C'est pour toutes ces raisons qu'en ce début de siècle, la bête noire continue plus que jamais à nous fasciner, et ne cessera sans doute jamais de le faire ! Et c'est aussi pour cela que la chasse, dernier refuge du sauvage, occupera toujours, comme l'écrivit si justement José Ortega y Gasset, le rang le plus élevé des bonheurs humains.
LA PEUR DE RATER
À la chasse du sanglier en battue, l'émotion et les montées d'adrénaline naissent aussi de la peur de rater, le tireur posté pouvant perdre ses moyens quand il songe au regard des autres. Car manquer signe l'échec d'une équipe de traqueurs et de remetteurs qui a œuvré pour faire passer le sanglier à la ligne dans les meilleures conditions. Le maladroit s'expose alors à la réprobation du groupe, qui prend toutes les formes possibles, du silence entendu au déclassement en cas de récidive, se traduisant par l'attribution de moins bons postes.

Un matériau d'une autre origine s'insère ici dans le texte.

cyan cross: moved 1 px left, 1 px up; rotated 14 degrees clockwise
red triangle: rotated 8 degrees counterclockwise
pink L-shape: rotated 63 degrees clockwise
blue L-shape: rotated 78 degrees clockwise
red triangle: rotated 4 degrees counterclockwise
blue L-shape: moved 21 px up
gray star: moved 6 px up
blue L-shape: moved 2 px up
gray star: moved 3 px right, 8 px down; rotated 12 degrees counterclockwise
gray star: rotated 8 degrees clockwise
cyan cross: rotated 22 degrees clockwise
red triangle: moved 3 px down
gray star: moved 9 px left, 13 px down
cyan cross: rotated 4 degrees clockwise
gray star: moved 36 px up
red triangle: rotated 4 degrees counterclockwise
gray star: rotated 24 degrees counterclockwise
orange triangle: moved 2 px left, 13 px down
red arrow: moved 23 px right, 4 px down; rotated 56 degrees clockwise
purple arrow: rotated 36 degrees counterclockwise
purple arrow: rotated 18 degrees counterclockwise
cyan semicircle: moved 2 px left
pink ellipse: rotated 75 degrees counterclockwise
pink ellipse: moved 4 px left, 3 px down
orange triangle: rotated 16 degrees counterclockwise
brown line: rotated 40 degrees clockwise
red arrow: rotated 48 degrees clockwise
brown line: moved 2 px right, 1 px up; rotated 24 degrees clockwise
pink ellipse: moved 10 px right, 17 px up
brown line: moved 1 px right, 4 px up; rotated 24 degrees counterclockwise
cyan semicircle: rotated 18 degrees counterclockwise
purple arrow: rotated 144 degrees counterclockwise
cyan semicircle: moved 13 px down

QUAND LA PASSION L'EMPORTE SUR LA RAISON
La chasse du sanglier en battue exacerbe des passions au-delà du raisonnable, avec tous leurs débordements. C'est d'abord la pratique de très loin la plus accidentogène ! Elle peut aussi engendrer de graves conflits avec les autres utilisateurs de la forêt, dont les bécassiers, ou entre différentes équipes de battue qui se partagent les territoires d'une commune. Les meilleurs amis du monde se brouillent parfois définitivement après une querelle autour du sanglier, ce qui est tout de même regrettable !
L'AMOUR DU CHIEN
La passion du chien compte parmi les raisons qui nous font tant aimer cette chasse. Car les récris de la meute, cette musique sauvage, contribuent aussi et surtout à la montée de l'adrénaline !
Dans nos régions méridionales, le postulat est simple : pas de chiens, pas de sangliers ! Un chien qui se trouve investi d'un rôle de toute première importance, car au sanglier plus que dans toute autre chasse, il porte les couleurs de son maître, et défend son honneur.